Я впервые видела, как отводят глаза, и просто любовалась уверенностью и артистизмом бабы Стаси. Это был совершенно очаровательный блеф.
– Так это не внук! – обрадовалась тому, что ситуация прояснилась, соседка. – Это младшей сестры ее сынок. Сестру Бог наказал – с сыном одно горе. Когда не в тюрьме, так в нее собирается. С детства от рук отбился. Сестра его и принимать не хочет, так он к тетке подлизался. Надеялся – пропишет, а она, видать, не успела.
– И как же она его, подлеца, в дом не боялась пускать? – выразила негодование баба Стася.
Дед тоже выразил негодование – хватил кулаком по столу. Думал, видно, вывести спутницу жизни из транса. Но оба негодования замечательно совпали.
– Чего же бояться? – даже удивилась соседка. – Он же к ней с добром. Дров однажды машину пригнал. Денег давал. Он у нее и ночевать оставался. Она его жалела.
– Жалеть его, гада! – проворчала баба Стася. – Стрелять таких надо! Подлей-ка в заварочник кипяточку.
С этими словами она спорхнула с подоконника. Я полетела следом.
Военный совет мы устроили на ближайшем заборе.
– То же самое узнал бы любой салага-лейтенант, если бы ему поручили взять показания у жильцов Сониного дома насчет прежних обитателей квартиры, – со злостью констатировала я. – Это же элементарно!

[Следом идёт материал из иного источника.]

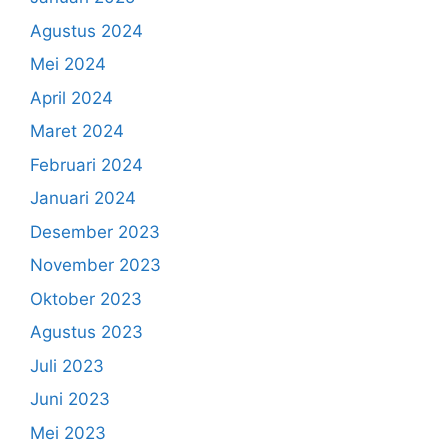
Agustus 2024
Mei 2024
April 2024
Maret 2024
Februari 2024
Januari 2024
Desember 2023
November 2023
Oktober 2023
Agustus 2023
Juli 2023
Juni 2023
Mei 2023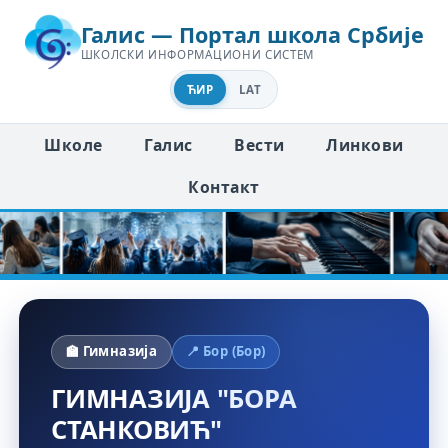
Галис — Портал школа Србије
ШКОЛСКИ ИНФОРМАЦИОНИ СИСТЕМ
ЋИР
LAT
Школе
Галис
Вести
Линкови
Контакт
🏫 Гимназија
📍 Бор (Бор)
ГИМНАЗИЈА "БОРА
СТАНКОВИЋ"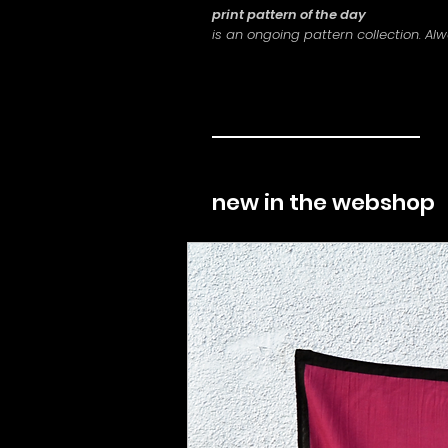
print pattern of the day
is an ongoing pattern collection. Al
new in the webshop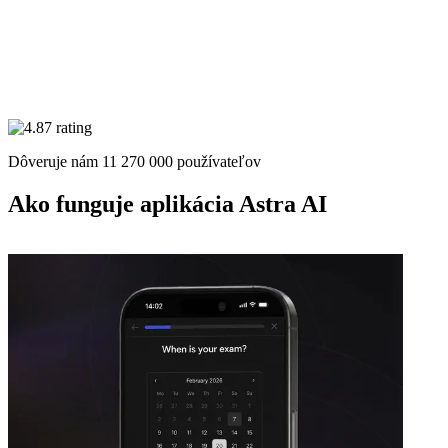
Dôveruje nám
11 270 000
používateľov
Ako funguje aplikácia
Astra AI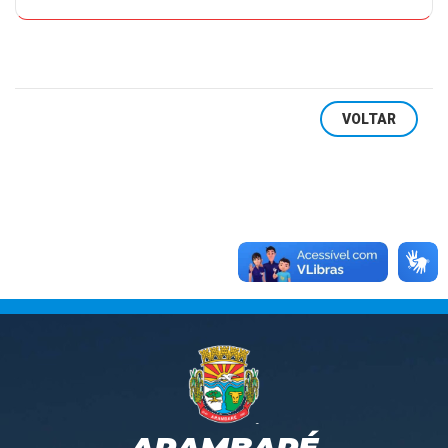
VOLTAR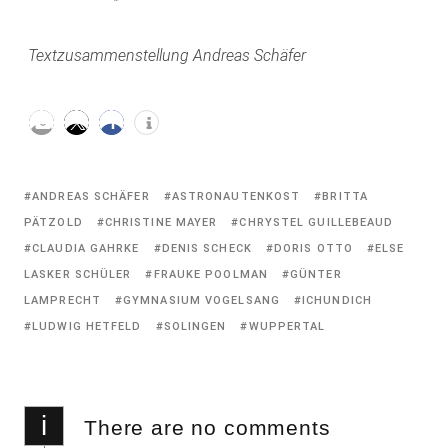
Textzusammenstellung Andreas Schäfer
Tagged
ANDREAS SCHÄFER
ASTRONAUTENKOST
BRITTA
with:
PÄTZOLD
CHRISTINE MAYER
CHRYSTEL GUILLEBEAUD
CLAUDIA GAHRKE
DENIS SCHECK
DORIS OTTO
ELSE
LASKER SCHÜLER
FRAUKE POOLMAN
GÜNTER
LAMPRECHT
GYMNASIUM VOGELSANG
ICHUNDICH
LUDWIG HETFELD
SOLINGEN
WUPPERTAL
i
There are no comments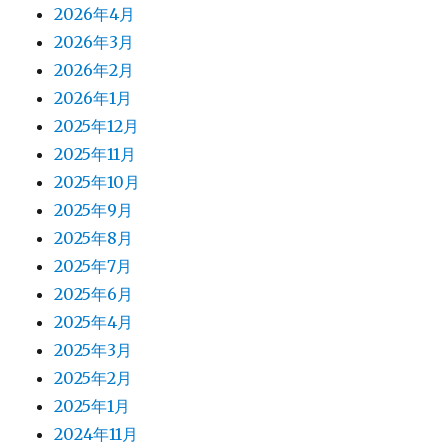
2026年4月
2026年3月
2026年2月
2026年1月
2025年12月
2025年11月
2025年10月
2025年9月
2025年8月
2025年7月
2025年6月
2025年4月
2025年3月
2025年2月
2025年1月
2024年11月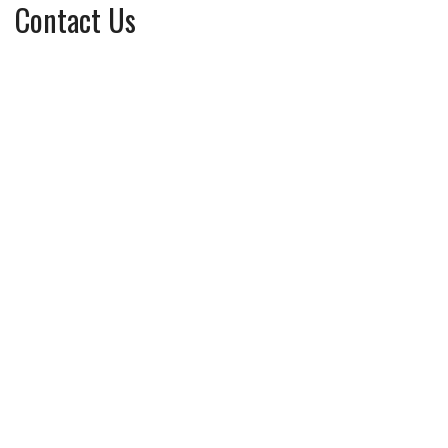
Contact Us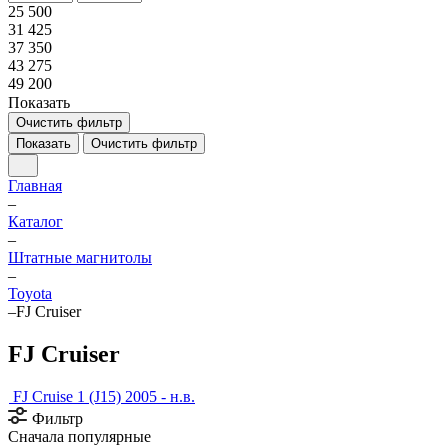
25 500
31 425
37 350
43 275
49 200
Показать
Очистить фильтр
Показать
Очистить фильтр
Главная
–
Каталог
–
Штатные магнитолы
–
Toyota
–
FJ Cruiser
FJ Cruiser
FJ Cruise 1 (J15) 2005 - н.в.
Фильтр
Сначала популярные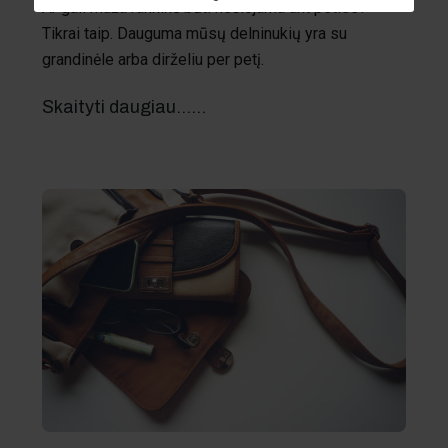
Ar gali maža rankinė būti nešiojama ant peties?
Tikrai taip. Dauguma mūsų delninukių yra su
grandinėle arba dirželiu per petį.
Skaityti daugiau...…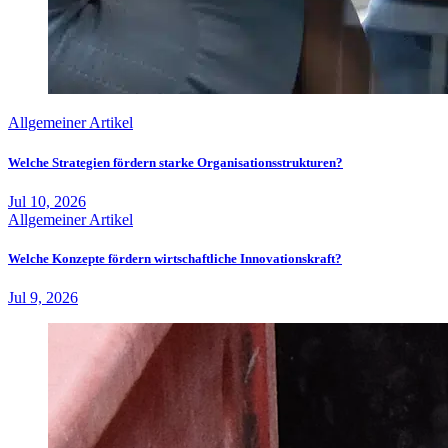
Allgemeiner Artikel
Welche Strategien fördern starke Organisationsstrukturen?
Jul 10, 2026
Allgemeiner Artikel
Welche Konzepte fördern wirtschaftliche Innovationskraft?
Jul 9, 2026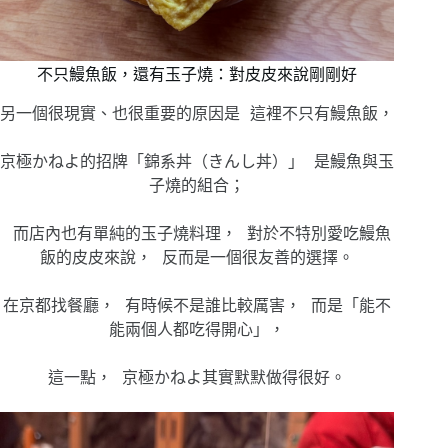
不只鰻魚飯，還有玉子燒：對皮皮來說剛剛好
另一個很現實、也很重要的原因是 這裡不只有鰻魚飯，
京極かねよ的招牌「錦系丼（きんし丼）」 是鰻魚與玉
子燒的組合；
而店內也有單純的玉子燒料理， 對於不特別愛吃鰻魚
飯的皮皮來說， 反而是一個很友善的選擇。
在京都找餐廳， 有時候不是誰比較厲害， 而是「能不
能兩個人都吃得開心」，
這一點， 京極かねよ其實默默做得很好。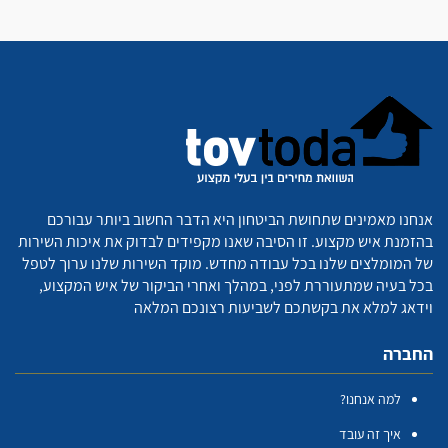
אנחנו מאמינים שתחושת הביטחון היא הדבר החשוב ביותר עבורכם
בהזמנת איש מקצוע. זו הסיבה שאנו מקפידים לבדוק את איכות השירות
של המומלצים שלנו בכל עבודה מחדש. מוקד השירות שלנו ערוך לטפל
בכל בעיה שמתעוררת לפני, במהלך ואחרי הביקור של איש המקצוע,
וידאג למלא את בקשתכם לשביעות רצונכם המלאה
החברה
למה אנחנו?
איך זה עובד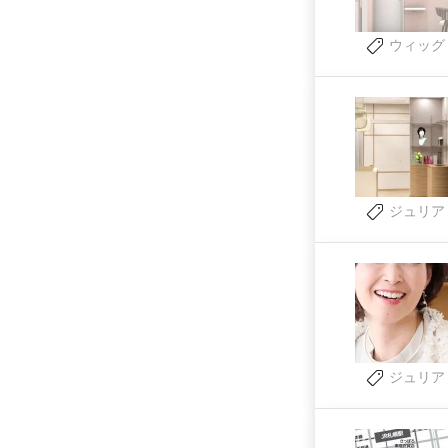
ウィッグ
ジュリア
ジュリア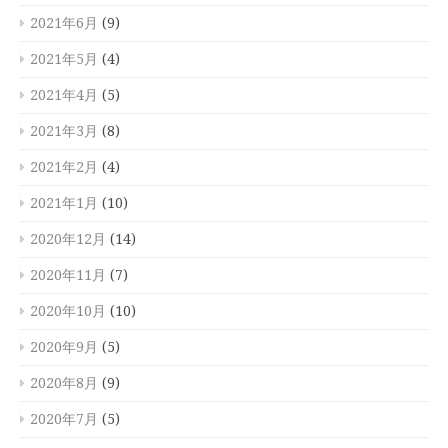
2021年6月
(9)
2021年5月
(4)
2021年4月
(5)
2021年3月
(8)
2021年2月
(4)
2021年1月
(10)
2020年12月
(14)
2020年11月
(7)
2020年10月
(10)
2020年9月
(5)
2020年8月
(9)
2020年7月
(5)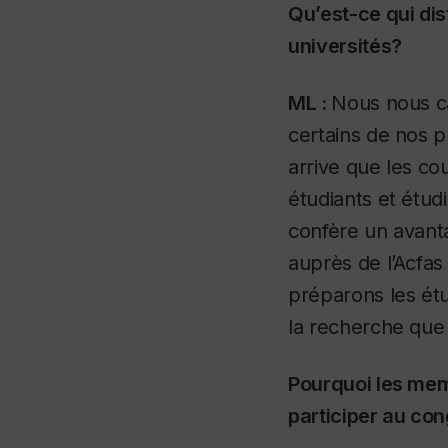
Qu’est-ce qui dis
universités?
ML :
Nous nous c
certains de nos 
arrive que les co
étudiants et étud
confère un avanta
auprès de l’Acfas
préparons les étu
la recherche que 
Pourquoi les memb
participer au co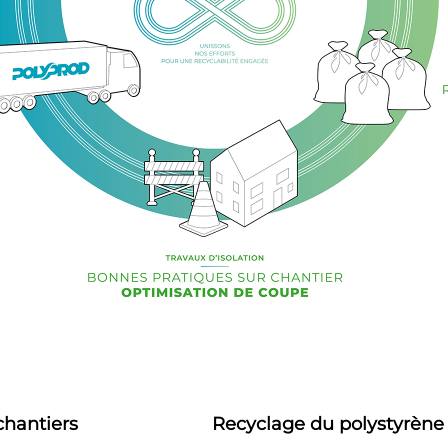
chantiers
Recyclage du polystyrène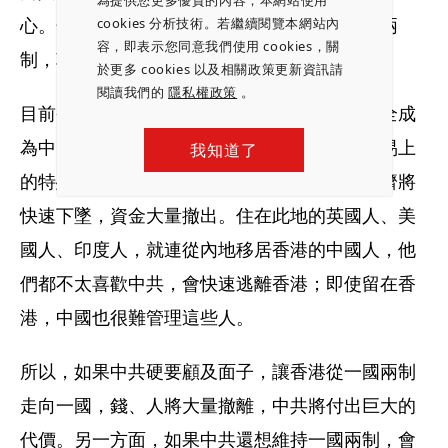
心。然而，香港人已經感覺中國想要放棄一國兩
cookies 分析技術。若繼續閱覽本網站內
容，即表示您同意我們使用 cookies，關
制，朝向一國發展。
於更多 cookies 以及相關政策更新資訊請
閱讀我們的
隱私權政策
。
目前香港享有獨立關稅區的待遇，一旦香港完全成
為中國的一部分，美國將收回香港在關稅、貿易上
我知道了
的特殊待遇，等於雙方撕破臉，到時香港的經濟將
快速下墜，資金大量撤出。住在此地的英國人、美
國人、印度人，就連從內地移居香港的中國人，他
們都不太喜歡中共，會快速逃離香港；即使留在香
港，中國也很難管理這些人。
所以，如果中共硬要顧及面子，讓香港從一國兩制
走向一國，錢、人將大量撤離，中共將付出巨大的
代價。另一方面，如果中共還想維持一國兩制，會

– Элементарно, Ватсон! – согласилась лукавая баба Стася.
– Ну, я не сообразила, что в это дело замешана бывшая хозяйка квартиры, но они-то должны были покумекать, почему эта сволочь так старательно пытается туда забраться! – продолжала бушевать я.
– А почему она старается туда забраться? – задала баба Стася, в сущности, мной же поставленный вопрос. – Что племянничек там ищет? Что он там забыл?
– Или спрятал!
– Или спрятал, – согласилась баба Стася. – Ну, милиция-то могла бы узнать, когда его в последний раз посадили и когда выпустили, ей это легче, чем нам с тобой. Но я так понимаю, что когда его сажали, тетка еще жила в квартире, а когда он вышел, ее уже забрали родственники. Он приходит – а там чужой человек. Что тут станешь делать?
– Мог бы ключи подобрать и залезть, пока Соня на работе, – предложила я самый гуманный вариант.
– Если ключи старые, то их не так просто подобрать, – заметила баба Стася. – А выбить эту дверь, сама говорила, невозможно. На века сделана.
– Но душить ни в чем не виноватого человека?.. – все-таки это до сих пор у меня не укладывалось в голове.
– Из-за связки ключей на полчаса? Ох, милая ты моя, из-за буханки хлеба убивали, из-за махорки пачки… Видно, спрятанное того стоило.
Я отшатнулась. Со стороны выглядело, наверное, забавно – ворона на заборе ни с того ни с сего шарахается от другой вороны, да еще и машет на нее крылом. И все это – в то время, когда вороны давно спят.